(What this task involves)
Say how many lines of the entries below include "trvání", giving nothing but that number.

Transcribed page contents
#####

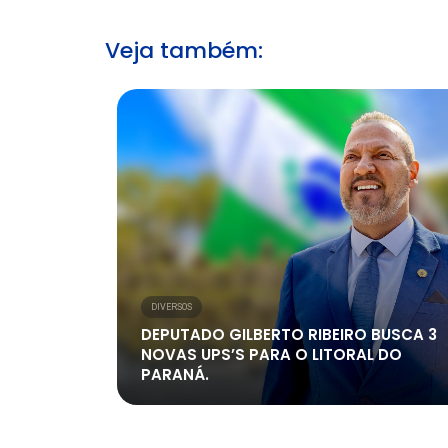
Veja também:
DIVERSOS
DEPUTADO GILBERTO RIBEIRO BUSCA 3
NOVAS UPS’S PARA O LITORAL DO
PARANÁ.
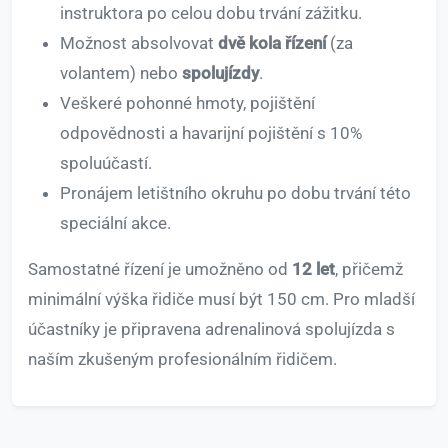
instruktora po celou dobu trvání zážitku.
Možnost absolvovat
dvě kola řízení
(za
volantem) nebo
spolujízdy
.
Veškeré pohonné hmoty, pojištění
odpovědnosti a havarijní pojištění s 10%
spoluúčastí.
Pronájem letištního okruhu po dobu trvání této
speciální akce.
Samostatné řízení je umožněno od
12 let
, přičemž
minimální výška řidiče musí být 150 cm. Pro mladší
účastníky je připravena adrenalinová spolujízda s
naším zkušeným profesionálním řidičem.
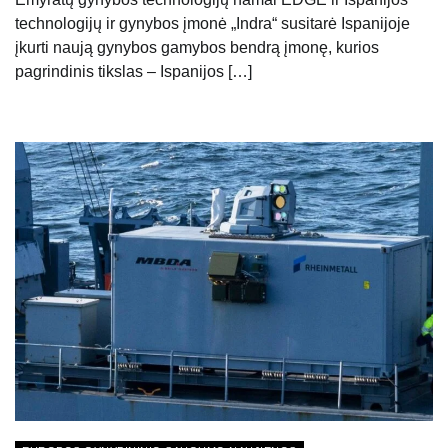
technologijų ir gynybos įmonė „Indra“ susitarė Ispanijoje
įkurti naują gynybos gamybos bendrą įmonę, kurios
pagrindinis tikslas – Ispanijos […]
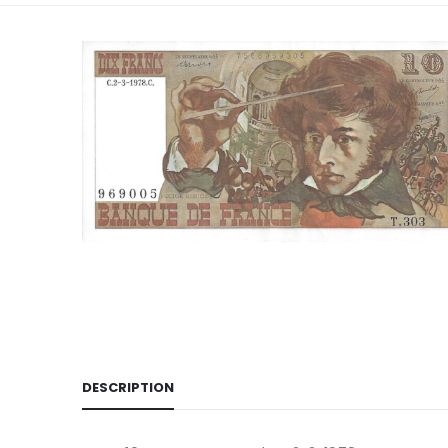
DESCRIPTION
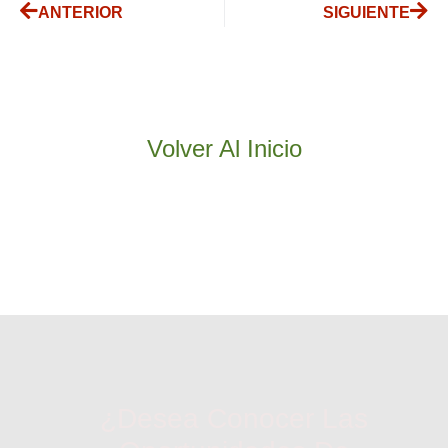
ANTERIOR
SIGUIENTE
Volver Al Inicio
¿Desea Conocer Las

#####

(Solution below)
2